WHAT THE TASK ASKS: Please return all the records exactly, with nothing left out.

[Opening DATA FOR REVIEW section]

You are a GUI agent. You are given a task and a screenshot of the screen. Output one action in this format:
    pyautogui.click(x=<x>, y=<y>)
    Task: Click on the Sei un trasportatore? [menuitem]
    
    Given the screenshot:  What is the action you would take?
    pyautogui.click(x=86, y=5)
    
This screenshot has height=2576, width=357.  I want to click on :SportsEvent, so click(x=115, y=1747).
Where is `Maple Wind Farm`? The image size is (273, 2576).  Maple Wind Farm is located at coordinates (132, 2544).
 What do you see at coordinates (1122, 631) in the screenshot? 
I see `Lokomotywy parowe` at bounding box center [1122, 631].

[Closing DATA FOR REVIEW section]

REPLY TO THE EXERCISE:
You are a GUI agent. You are given a task and a screenshot of the screen. Output one action in this format:
    pyautogui.click(x=<x>, y=<y>)
    Task: Click on the Sei un trasportatore? [menuitem]
    
    Given the screenshot:  What is the action you would take?
    pyautogui.click(x=86, y=5)
    
This screenshot has height=2576, width=357.  I want to click on :SportsEvent, so click(x=115, y=1747).
Where is `Maple Wind Farm`? The image size is (273, 2576).  Maple Wind Farm is located at coordinates (132, 2544).
 What do you see at coordinates (1122, 631) in the screenshot? 
I see `Lokomotywy parowe` at bounding box center [1122, 631].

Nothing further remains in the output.